Remove these ads. Join the Worldbuilders Guild


"They went down the slope, and across the stream where it dived under the road, and up the next slope, and up and down another shoulder of the hills; and by that time their cloaks, blankets, water, food and other gear already seemed a heavy burden.”
— Fellowship of the Ring
This section details a selection of equipment that Playerheroes will find in Middle-earth, and in Wilderland in particular. Loremasters should feel free to include any other equipment they feel is appropriate for their own games, but this section holds fast to things mentioned in The Hobbit and The Lord of the Rings. By fitting out your Player-heroes with things described here, your adventurers will feel more like a part of Middle-earth.


Silver & Gold

In the North, for many years barter was the rule. Small settlements traded their labour and the goods they produced for whatever they needed from their neighbours, with what small coins they had going to the occasional travelling pedlar for what they could not make themselves.

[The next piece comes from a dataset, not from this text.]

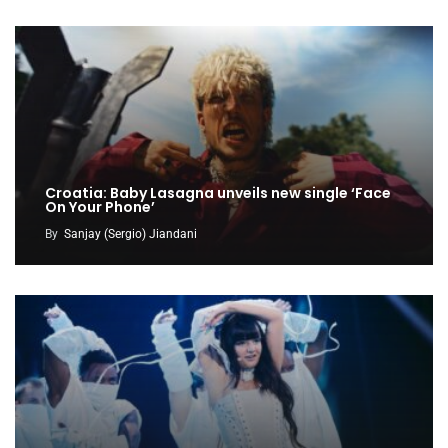
Croatia: Baby Lasagna unveils new single ‘Face
On Your Phone’
By
Sanjay (Sergio) Jiandani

The only coins in circulation in Wilderland came then almost entirely from the Kingdom under the Mountain before the coming of Smaug.

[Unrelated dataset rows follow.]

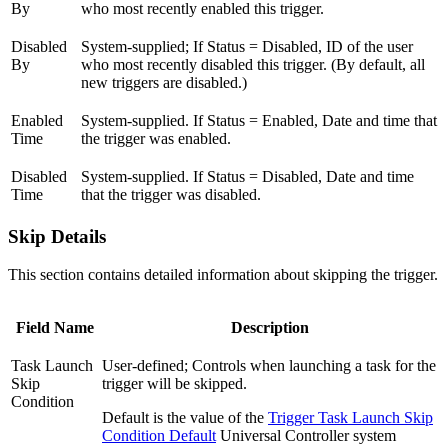
By
who most recently enabled this trigger.
Disabled
System-supplied; If Status = Disabled, ID of the user
By
who most recently disabled this trigger. (By default, all
new triggers are disabled.)
Enabled
System-supplied. If Status = Enabled, Date and time that
Time
the trigger was enabled.
Disabled
System-supplied. If Status = Disabled, Date and time
Time
that the trigger was disabled.
Skip Details
This section contains detailed information about skipping the trigger.
Field Name
Description
Task Launch
User-defined; Controls when launching a task for the
Skip
trigger will be skipped.
Condition
Default is the value of the
Trigger Task Launch Skip
Condition Default
Universal Controller system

With the re-emergence of Dale and Erebor, along with the rebuilt Lake-town, commerce has returned in earnest and new currency has begun to circulate once more, especially along the most used trade routes. The coins most often exchanged generally fall into three (broad) categories: gold pieces, silver pennies and copper coins.

Gold pieces are very valuable and relatively rare. The majority found in the North come from the Lonely Mountain. Indeed, older coins near invariably come from the Dragon’s treasure and many people have shown some propensity to hoard them and secret them away. King Dáin ordered portions of Smaug’s hoard smelted and minted anew, meaning there are new gold pieces about bearing the Ironfoot’s grim visage, but so vast was the wealth of Erebor that it simply wasn’t practical to try to render the entire hoard down.

Silver pennies are the most common currency of the North, in use from the streets of Dale to the inns of the Shire. Silver coins from Erebor and Dale of old were used throughout the Anduin Vales and in Esgaroth throughout the Dragon’s ‘reign’, and new silver pennies flow from the Lonely Mountain regularly now. Indeed, most other folk say (quietly, out of the earshot of Dwarves) that Durin’s folk are far more willing to part with silver, than gold.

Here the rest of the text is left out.